§ **Task item**:
Copy every line from the records below that carries the word "nicht".
_ _ _ _
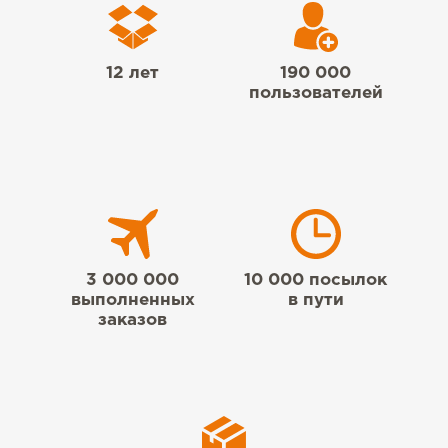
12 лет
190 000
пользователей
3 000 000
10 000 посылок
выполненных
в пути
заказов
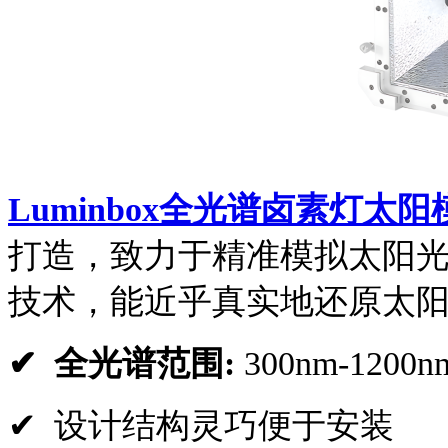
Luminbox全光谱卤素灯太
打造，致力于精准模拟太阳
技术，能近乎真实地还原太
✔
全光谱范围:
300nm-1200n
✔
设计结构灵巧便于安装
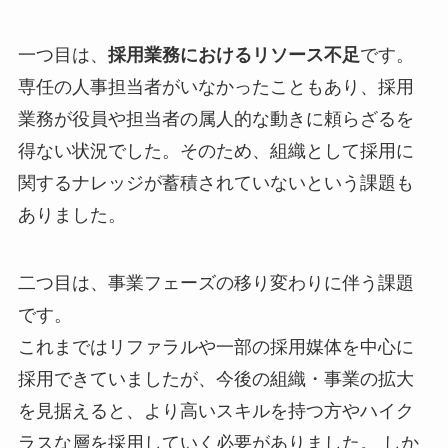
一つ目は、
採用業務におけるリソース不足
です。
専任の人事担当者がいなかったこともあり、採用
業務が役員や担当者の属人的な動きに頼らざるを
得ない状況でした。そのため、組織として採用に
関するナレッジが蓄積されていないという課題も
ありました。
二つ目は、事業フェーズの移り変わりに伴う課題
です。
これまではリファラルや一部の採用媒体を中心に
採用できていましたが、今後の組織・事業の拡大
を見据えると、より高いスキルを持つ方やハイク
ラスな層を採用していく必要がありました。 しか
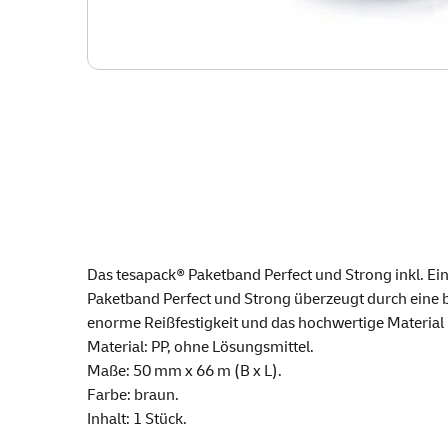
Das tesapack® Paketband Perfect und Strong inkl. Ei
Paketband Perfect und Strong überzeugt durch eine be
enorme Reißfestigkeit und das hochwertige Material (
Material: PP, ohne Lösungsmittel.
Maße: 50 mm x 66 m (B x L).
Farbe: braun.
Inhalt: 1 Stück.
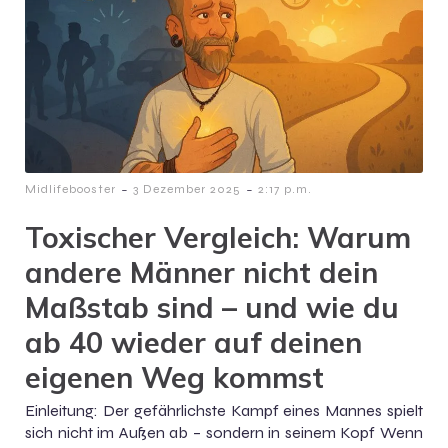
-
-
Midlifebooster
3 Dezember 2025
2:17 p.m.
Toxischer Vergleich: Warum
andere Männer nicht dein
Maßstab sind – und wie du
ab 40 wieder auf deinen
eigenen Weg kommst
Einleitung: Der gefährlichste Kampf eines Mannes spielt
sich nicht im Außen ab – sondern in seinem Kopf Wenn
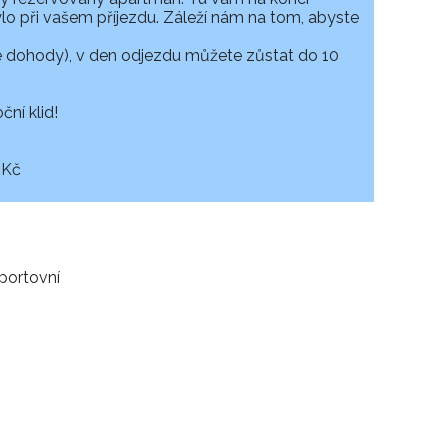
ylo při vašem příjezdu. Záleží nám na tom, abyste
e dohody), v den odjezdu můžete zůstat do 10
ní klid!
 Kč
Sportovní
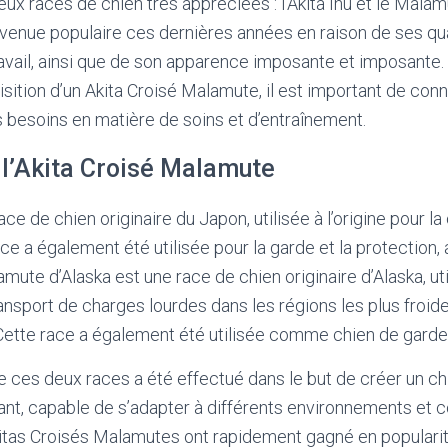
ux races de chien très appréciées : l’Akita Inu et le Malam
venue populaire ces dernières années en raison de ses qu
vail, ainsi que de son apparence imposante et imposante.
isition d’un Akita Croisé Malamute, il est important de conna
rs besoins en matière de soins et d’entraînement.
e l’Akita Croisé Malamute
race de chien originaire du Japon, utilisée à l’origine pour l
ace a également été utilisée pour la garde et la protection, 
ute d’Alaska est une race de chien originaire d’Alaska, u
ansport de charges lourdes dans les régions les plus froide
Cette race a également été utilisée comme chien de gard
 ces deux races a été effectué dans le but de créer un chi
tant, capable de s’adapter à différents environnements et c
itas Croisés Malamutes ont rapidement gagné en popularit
_ _ _ _
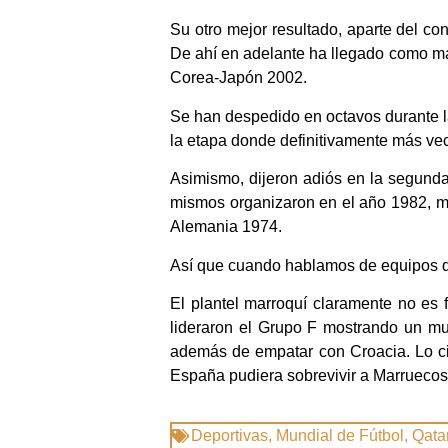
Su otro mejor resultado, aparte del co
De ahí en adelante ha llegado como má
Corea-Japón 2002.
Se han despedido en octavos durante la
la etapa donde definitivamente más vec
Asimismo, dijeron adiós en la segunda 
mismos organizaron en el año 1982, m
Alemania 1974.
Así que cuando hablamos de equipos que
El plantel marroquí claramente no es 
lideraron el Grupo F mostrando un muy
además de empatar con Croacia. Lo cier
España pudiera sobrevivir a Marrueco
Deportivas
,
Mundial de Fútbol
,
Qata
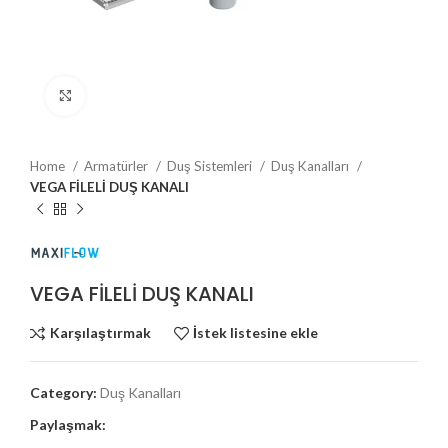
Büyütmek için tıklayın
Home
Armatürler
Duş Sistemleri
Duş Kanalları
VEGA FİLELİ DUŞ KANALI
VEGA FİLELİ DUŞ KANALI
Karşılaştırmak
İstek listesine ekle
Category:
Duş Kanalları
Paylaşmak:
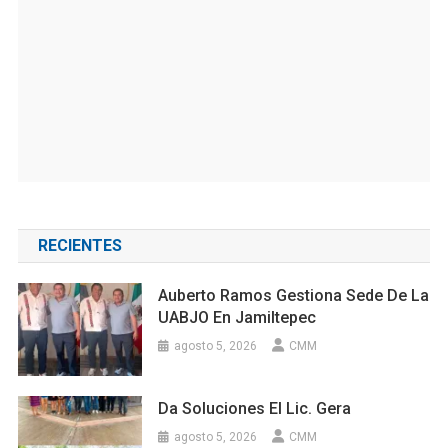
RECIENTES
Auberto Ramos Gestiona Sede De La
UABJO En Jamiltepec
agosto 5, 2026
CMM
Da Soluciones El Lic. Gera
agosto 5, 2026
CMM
_ _ _ _
§ **Problem solution**:
andere Männer nicht dein
sich nicht im Außen ab – sondern in seinem Kopf Wenn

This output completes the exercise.